YOUR OBJECTIVE: Below are the records; reproduce all of them exactly but without any images.

Bounding box prediction data:
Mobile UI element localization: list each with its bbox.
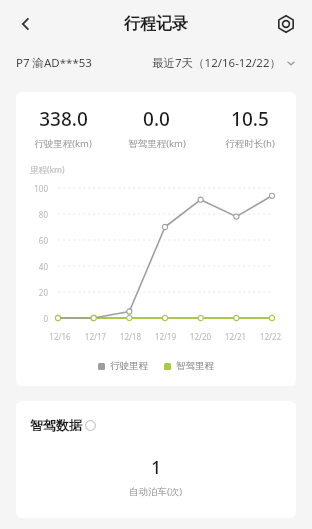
staticText: 行程记录 [124,14,188,34]
button[interactable]: Back [6,4,46,44]
staticText: 12/20 [183,331,218,342]
staticText: 行程时长(h) [225,137,275,150]
button[interactable]: 最近7天（12/16-12/22） [152,55,296,71]
staticText: 0 [16,313,48,324]
staticText: 1 [151,455,162,480]
button[interactable]: Info [85,420,96,431]
staticText: 智驾数据 [30,417,82,433]
staticText: 智驾里程 [176,360,214,372]
staticText: P7 渝AD***53 [16,55,92,71]
staticText: 最近7天（12/16-12/22） [152,55,281,71]
staticText: 60 [16,235,48,246]
staticText: 12/19 [148,331,183,342]
staticText: 40 [16,261,48,272]
staticText: 100 [16,183,48,194]
button[interactable]: P7 渝AD***53 [16,55,92,71]
staticText: 里程(km) [30,164,65,176]
staticText: 0.0 [143,106,170,132]
staticText: 20 [16,287,48,298]
staticText: 12/21 [218,331,253,342]
staticText: 12/22 [253,331,288,342]
staticText: 10.5 [231,106,269,132]
staticText: 338.0 [39,106,88,132]
staticText: 12/17 [78,331,113,342]
staticText: 80 [16,209,48,220]
staticText: 智驾里程(km) [128,137,186,150]
staticText: 行驶里程(km) [34,137,92,150]
staticText: 行驶里程 [110,360,148,372]
staticText: 12/16 [42,331,78,342]
staticText: 12/18 [113,331,148,342]
staticText: 自动泊车(次) [129,485,183,498]
button[interactable]: Settings [268,6,304,42]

WRITTEN ANSWER:
Mobile UI element localization: list each with its bbox.
staticText: 行程记录 [124,14,188,34]
button[interactable]: Back [6,4,46,44]
staticText: 12/20 [183,331,218,342]
staticText: 行程时长(h) [225,137,275,150]
button[interactable]: 最近7天（12/16-12/22） [152,55,296,71]
staticText: 0 [16,313,48,324]
staticText: 1 [151,455,162,480]
button[interactable]: Info [85,420,96,431]
staticText: 智驾数据 [30,417,82,433]
staticText: 智驾里程 [176,360,214,372]
staticText: P7 渝AD***53 [16,55,92,71]
staticText: 最近7天（12/16-12/22） [152,55,281,71]
staticText: 60 [16,235,48,246]
staticText: 12/19 [148,331,183,342]
staticText: 40 [16,261,48,272]
staticText: 100 [16,183,48,194]
button[interactable]: P7 渝AD***53 [16,55,92,71]
staticText: 里程(km) [30,164,65,176]
staticText: 0.0 [143,106,170,132]
staticText: 20 [16,287,48,298]
staticText: 12/21 [218,331,253,342]
staticText: 12/22 [253,331,288,342]
staticText: 10.5 [231,106,269,132]
staticText: 338.0 [39,106,88,132]
staticText: 12/17 [78,331,113,342]
staticText: 80 [16,209,48,220]
staticText: 智驾里程(km) [128,137,186,150]
staticText: 行驶里程(km) [34,137,92,150]
staticText: 行驶里程 [110,360,148,372]
staticText: 12/16 [42,331,78,342]
staticText: 12/18 [113,331,148,342]
staticText: 自动泊车(次) [129,485,183,498]
button[interactable]: Settings [268,6,304,42]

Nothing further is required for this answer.